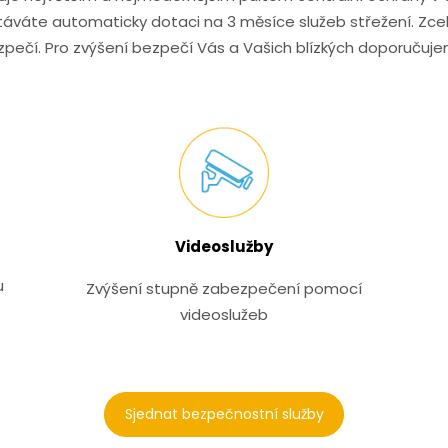
váte automaticky dotaci na 3 měsíce služeb střežení. Zce
ečí. Pro zvýšení bezpečí Vás a Vašich blízkých doporučujem
Videoslužby
u
Zvýšení stupně zabezpečení pomocí
videoslužeb
Sjednat bezpečnostní služby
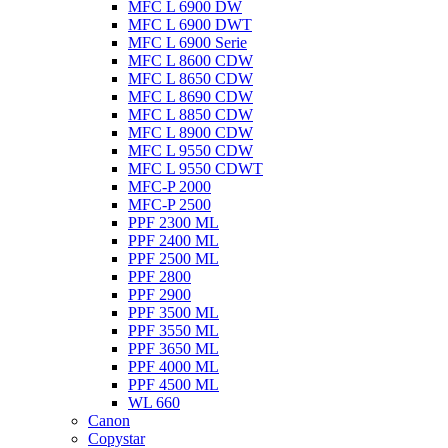
MFC L 6900 DW
MFC L 6900 DWT
MFC L 6900 Serie
MFC L 8600 CDW
MFC L 8650 CDW
MFC L 8690 CDW
MFC L 8850 CDW
MFC L 8900 CDW
MFC L 9550 CDW
MFC L 9550 CDWT
MFC-P 2000
MFC-P 2500
PPF 2300 ML
PPF 2400 ML
PPF 2500 ML
PPF 2800
PPF 2900
PPF 3500 ML
PPF 3550 ML
PPF 3650 ML
PPF 4000 ML
PPF 4500 ML
WL 660
Canon
Copystar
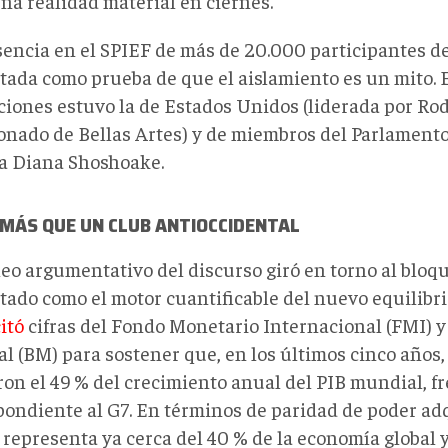
na realidad material en ciernes.
sencia en el SPIEF de más de 20.000 participantes de
tada como prueba de que el aislamiento es un mito. E
ciones estuvo la de Estados Unidos (liderada por Ro
onado de Bellas Artes) y de miembros del Parlament
 Diana Shoshoake.
 M
ÁS QUE UN CLUB ANTIOCCIDENTAL
leo argumentativo del discurso giró en torno al bloq
tado como el motor cuantificable del nuevo equilibr
itó
cifras del Fondo Monetario Internacional (FMI) y
l (BM) para sostener que, en los últimos cinco años,
ron el 49 % del crecimiento anual del PIB mundial, fr
pondiente al G7. En términos de paridad de poder adqu
 representa ya cerca del 40 % de la economía global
# # # #
EXERCISE PROMPT: Wherever the string "como" turns up in the material, copy the whole line.

SOLUTION TO THIS TASK:
tada como prueba de que el aislamiento es un mito. E
tado como el motor cuantificable del nuevo equilibr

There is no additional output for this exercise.